▶ [PROBLEM TO SOLVE] Print exactly the lines from the line with "trái cây, đồ ăn nhanh cực xinh" to the last line of the data, please, both included.

▶ [EXERCISE DATA]
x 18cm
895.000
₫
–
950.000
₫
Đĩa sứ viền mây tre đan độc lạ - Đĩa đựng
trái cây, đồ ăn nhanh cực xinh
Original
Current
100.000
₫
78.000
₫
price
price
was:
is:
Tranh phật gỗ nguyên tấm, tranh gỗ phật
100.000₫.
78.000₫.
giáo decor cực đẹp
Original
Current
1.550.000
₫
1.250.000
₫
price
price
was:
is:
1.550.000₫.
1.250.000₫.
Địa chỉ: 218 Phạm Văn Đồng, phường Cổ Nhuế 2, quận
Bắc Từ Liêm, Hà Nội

▶ [EXERCISE ANSWER]
trái cây, đồ ăn nhanh cực xinh
Original
Current
100.000
₫
78.000
₫
price
price
was:
is:
Tranh phật gỗ nguyên tấm, tranh gỗ phật
100.000₫.
78.000₫.
giáo decor cực đẹp
Original
Current
1.550.000
₫
1.250.000
₫
price
price
was:
is:
1.550.000₫.
1.250.000₫.
Địa chỉ: 218 Phạm Văn Đồng, phường Cổ Nhuế 2, quận
Bắc Từ Liêm, Hà Nội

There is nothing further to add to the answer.